• [THE TASK]
Only the pictures should be dropped; every line of the data must come back exactly as written.

• [RECORDS SUPPLIED]
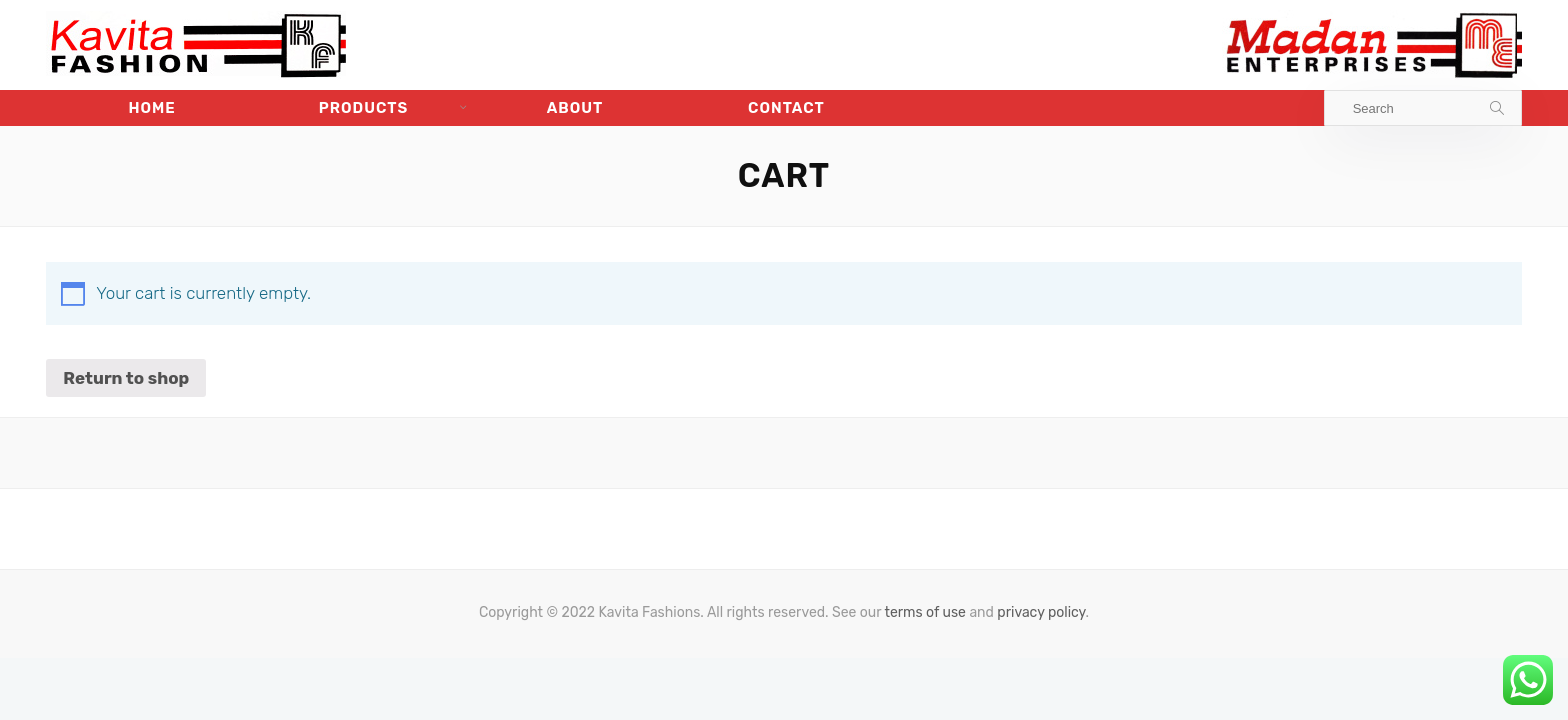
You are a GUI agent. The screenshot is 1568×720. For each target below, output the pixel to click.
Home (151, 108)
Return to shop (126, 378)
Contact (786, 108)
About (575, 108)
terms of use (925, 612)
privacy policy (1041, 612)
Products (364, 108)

• [EXPECTED ANSWER]
You are a GUI agent. The screenshot is 1568×720. For each target below, output the pixel to click.
Home (151, 108)
Return to shop (126, 378)
Contact (786, 108)
About (575, 108)
terms of use (925, 612)
privacy policy (1041, 612)
Products (364, 108)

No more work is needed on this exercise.